Data records
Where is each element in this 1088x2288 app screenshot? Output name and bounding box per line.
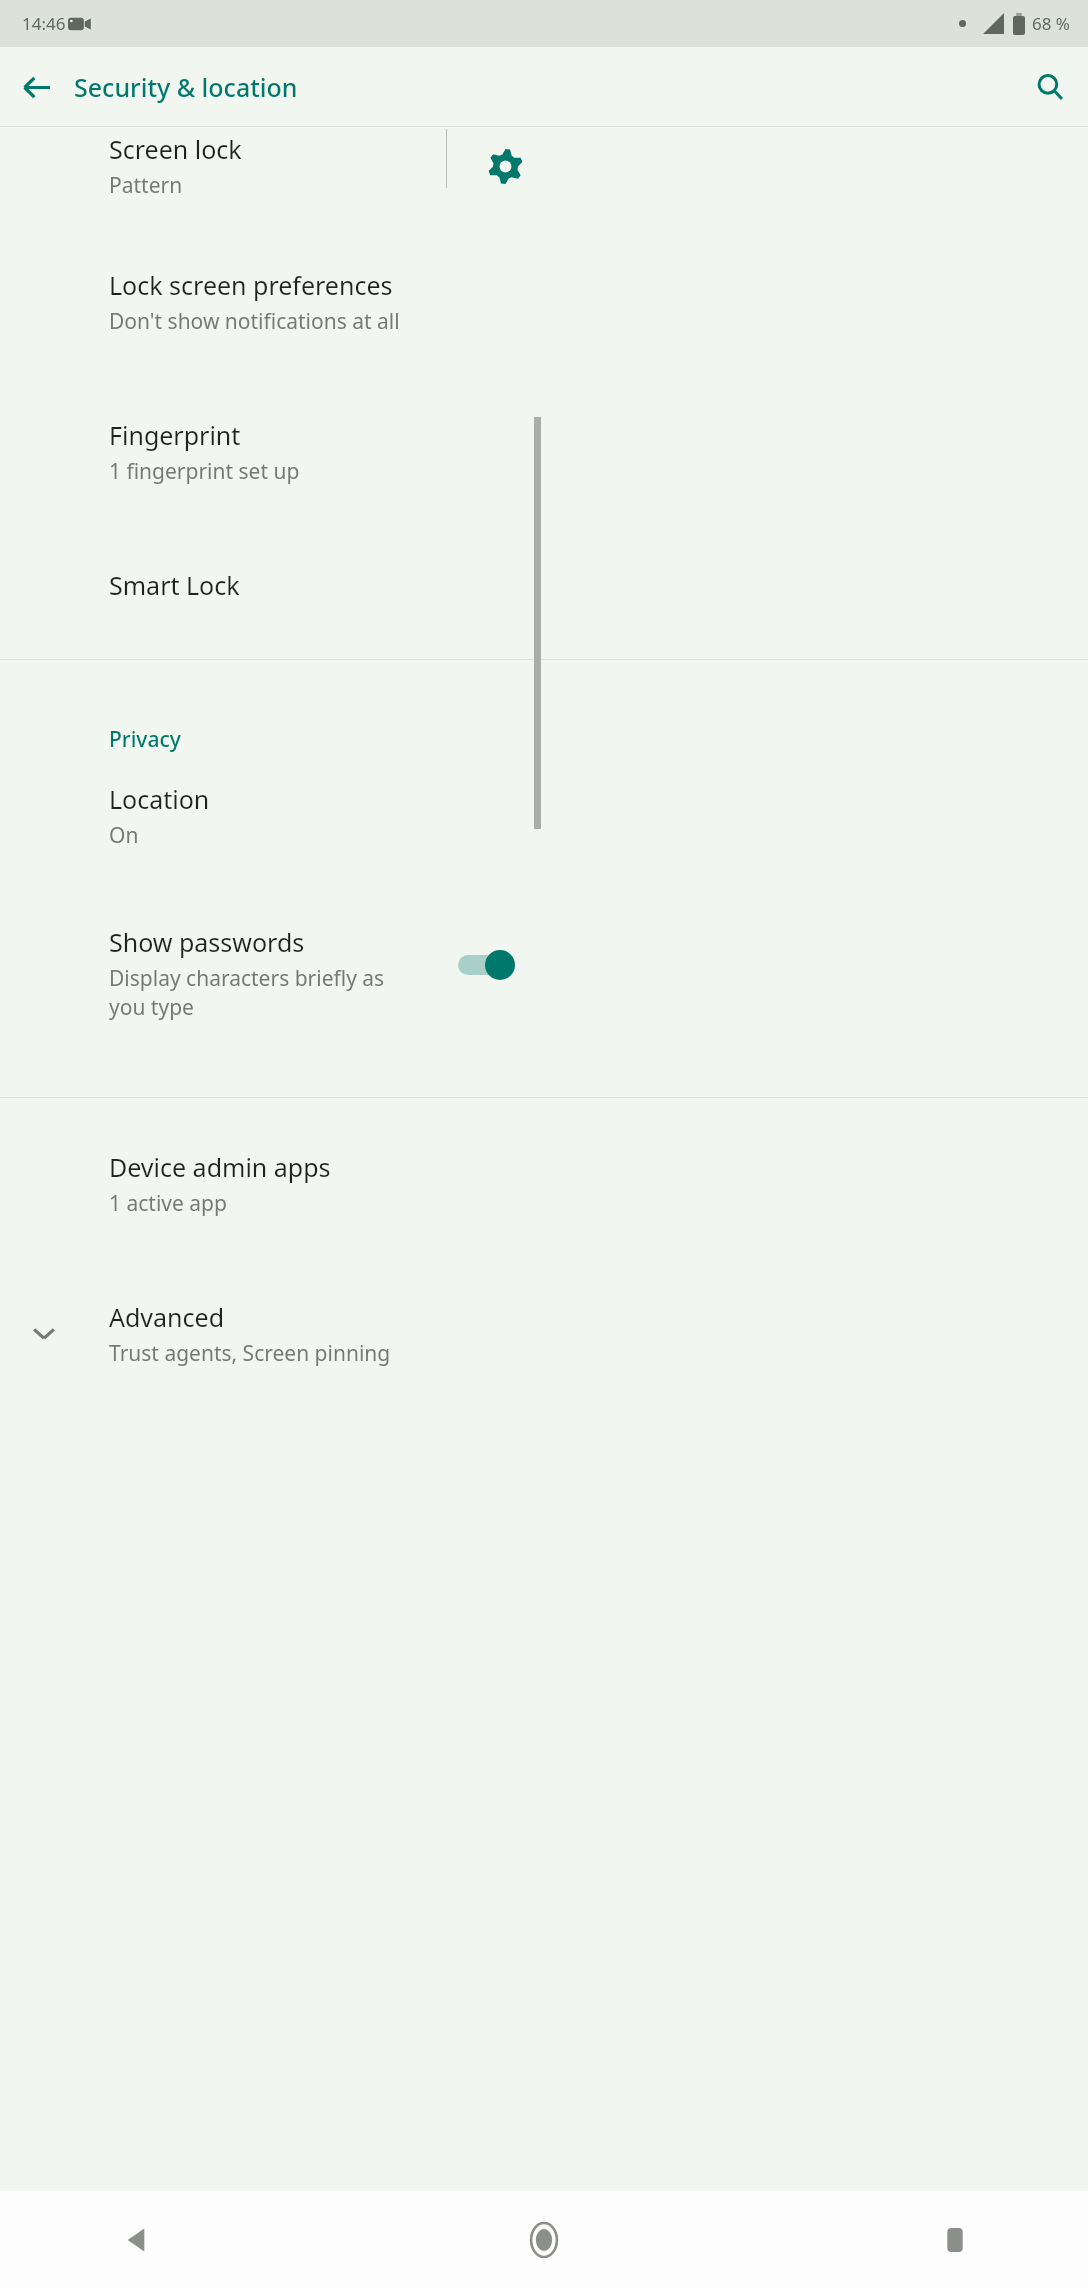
staticText: Privacy	[109, 725, 181, 754]
button[interactable]: Location	[0, 760, 1088, 903]
button[interactable]: Screen lock	[0, 127, 1088, 246]
staticText: Security & location	[74, 70, 298, 104]
staticText: Show passwords	[109, 925, 305, 959]
button[interactable]: Screen lock settings	[466, 127, 544, 205]
staticText: Trust agents, Screen pinning	[109, 1339, 391, 1368]
staticText: 14:46	[22, 12, 66, 35]
staticText: Advanced	[109, 1300, 225, 1334]
button[interactable]: Lock screen preferences	[0, 246, 1088, 396]
button[interactable]: Back	[8, 59, 64, 115]
button[interactable]: Device admin apps	[0, 1128, 1088, 1278]
staticText: Lock screen preferences	[109, 268, 393, 302]
staticText: Smart Lock	[109, 568, 240, 602]
staticText: Don't show notifications at all	[109, 307, 400, 336]
staticText: Screen lock	[109, 132, 242, 166]
button[interactable]: Show passwords	[0, 903, 1088, 1097]
button[interactable]: Search	[1022, 59, 1078, 115]
staticText: Display characters briefly as you type	[109, 964, 419, 1022]
button[interactable]: Advanced	[0, 1278, 1088, 1428]
staticText: Device admin apps	[109, 1150, 331, 1184]
staticText: Location	[109, 782, 210, 816]
staticText: 68 %	[1032, 12, 1070, 35]
button[interactable]: Recent apps	[919, 2204, 991, 2276]
button[interactable]: Fingerprint	[0, 396, 1088, 546]
staticText: 1 active app	[109, 1189, 227, 1218]
staticText: 1 fingerprint set up	[109, 457, 300, 486]
staticText: On	[109, 821, 139, 850]
staticText: Pattern	[109, 171, 183, 200]
button[interactable]: Home	[508, 2204, 580, 2276]
staticText: Fingerprint	[109, 418, 241, 452]
button[interactable]: Smart Lock	[0, 546, 1088, 659]
button[interactable]: Back	[100, 2204, 172, 2276]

## Try it
What you return must match each record exactly and contain no images.

## Response box
Where is each element in this 1088x2288 app screenshot? Output name and bounding box per line.
staticText: Privacy	[109, 725, 181, 754]
button[interactable]: Location	[0, 760, 1088, 903]
button[interactable]: Screen lock	[0, 127, 1088, 246]
staticText: Security & location	[74, 70, 298, 104]
staticText: Show passwords	[109, 925, 305, 959]
button[interactable]: Screen lock settings	[466, 127, 544, 205]
staticText: Trust agents, Screen pinning	[109, 1339, 391, 1368]
staticText: 14:46	[22, 12, 66, 35]
staticText: Advanced	[109, 1300, 225, 1334]
button[interactable]: Lock screen preferences	[0, 246, 1088, 396]
button[interactable]: Back	[8, 59, 64, 115]
button[interactable]: Device admin apps	[0, 1128, 1088, 1278]
staticText: Lock screen preferences	[109, 268, 393, 302]
staticText: Smart Lock	[109, 568, 240, 602]
staticText: Don't show notifications at all	[109, 307, 400, 336]
staticText: Screen lock	[109, 132, 242, 166]
button[interactable]: Show passwords	[0, 903, 1088, 1097]
button[interactable]: Search	[1022, 59, 1078, 115]
staticText: Display characters briefly as you type	[109, 964, 419, 1022]
button[interactable]: Advanced	[0, 1278, 1088, 1428]
staticText: Device admin apps	[109, 1150, 331, 1184]
staticText: Location	[109, 782, 210, 816]
staticText: 68 %	[1032, 12, 1070, 35]
button[interactable]: Recent apps	[919, 2204, 991, 2276]
button[interactable]: Fingerprint	[0, 396, 1088, 546]
staticText: 1 active app	[109, 1189, 227, 1218]
staticText: 1 fingerprint set up	[109, 457, 300, 486]
staticText: On	[109, 821, 139, 850]
staticText: Pattern	[109, 171, 183, 200]
button[interactable]: Home	[508, 2204, 580, 2276]
staticText: Fingerprint	[109, 418, 241, 452]
button[interactable]: Smart Lock	[0, 546, 1088, 659]
button[interactable]: Back	[100, 2204, 172, 2276]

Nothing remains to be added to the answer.